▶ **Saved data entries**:
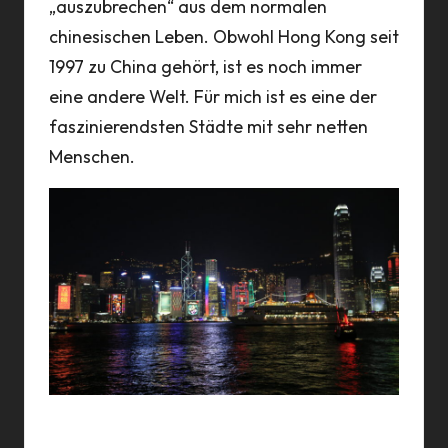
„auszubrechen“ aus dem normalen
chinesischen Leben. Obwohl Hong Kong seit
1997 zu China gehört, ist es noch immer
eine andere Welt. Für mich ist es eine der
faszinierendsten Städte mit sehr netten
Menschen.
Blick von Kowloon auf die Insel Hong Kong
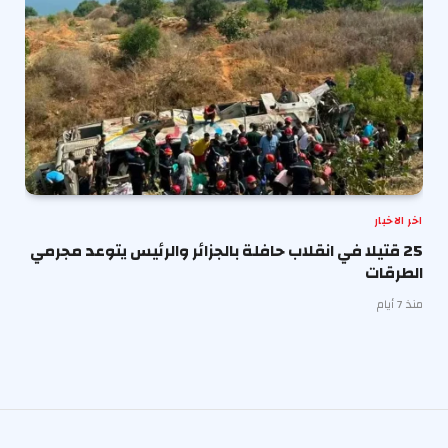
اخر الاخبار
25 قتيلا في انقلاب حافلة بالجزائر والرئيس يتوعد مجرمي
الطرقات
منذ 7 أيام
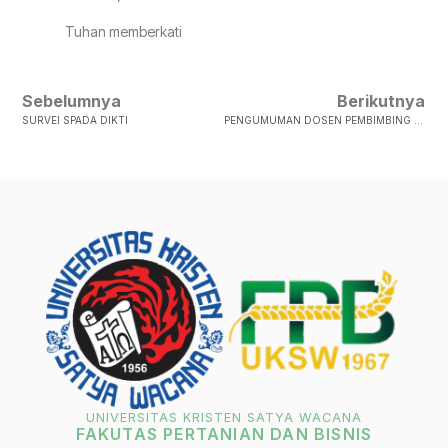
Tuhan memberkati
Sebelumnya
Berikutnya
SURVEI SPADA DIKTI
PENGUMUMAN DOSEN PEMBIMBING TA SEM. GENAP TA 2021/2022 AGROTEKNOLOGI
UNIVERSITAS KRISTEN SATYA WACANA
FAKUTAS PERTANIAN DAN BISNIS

--

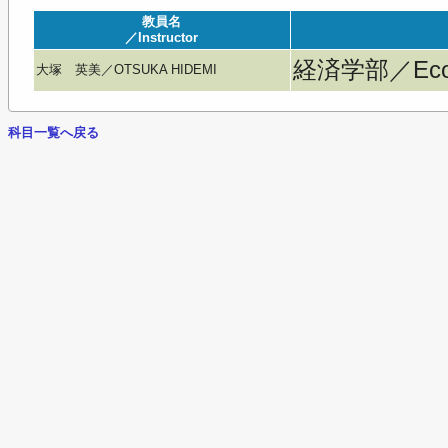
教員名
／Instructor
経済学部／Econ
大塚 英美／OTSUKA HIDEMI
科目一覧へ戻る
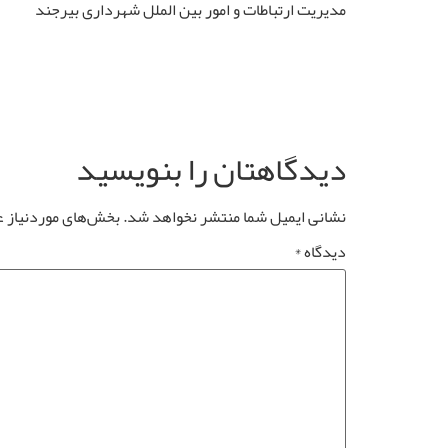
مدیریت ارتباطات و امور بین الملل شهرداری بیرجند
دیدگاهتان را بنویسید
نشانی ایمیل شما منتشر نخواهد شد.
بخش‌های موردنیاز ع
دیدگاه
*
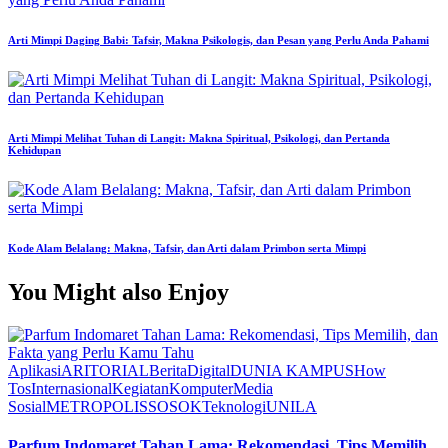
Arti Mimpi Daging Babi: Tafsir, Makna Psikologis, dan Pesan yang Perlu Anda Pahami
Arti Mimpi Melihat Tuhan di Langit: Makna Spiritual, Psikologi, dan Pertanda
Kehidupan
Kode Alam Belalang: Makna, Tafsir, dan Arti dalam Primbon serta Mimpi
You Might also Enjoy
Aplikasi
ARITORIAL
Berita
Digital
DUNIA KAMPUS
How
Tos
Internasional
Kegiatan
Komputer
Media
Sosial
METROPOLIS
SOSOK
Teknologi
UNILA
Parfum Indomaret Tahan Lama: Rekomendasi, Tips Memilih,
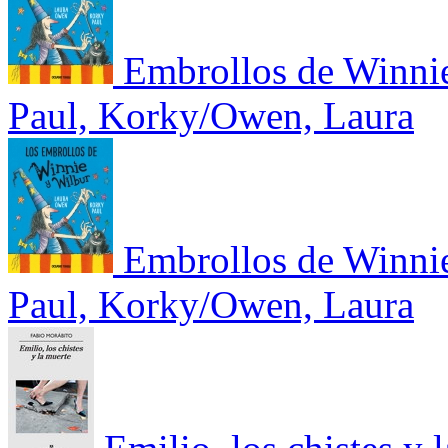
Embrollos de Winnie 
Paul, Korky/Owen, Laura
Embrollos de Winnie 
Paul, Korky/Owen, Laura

==

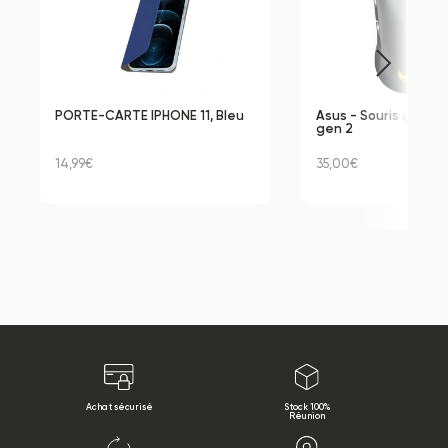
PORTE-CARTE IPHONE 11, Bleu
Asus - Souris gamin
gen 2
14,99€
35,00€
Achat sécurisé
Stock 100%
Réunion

▶ **EXERCISE AIM**:
The count, and nothing else: how many lines of the entries contain the word "Mimpi"?

▶ **WRITTEN RESPONSE**:
3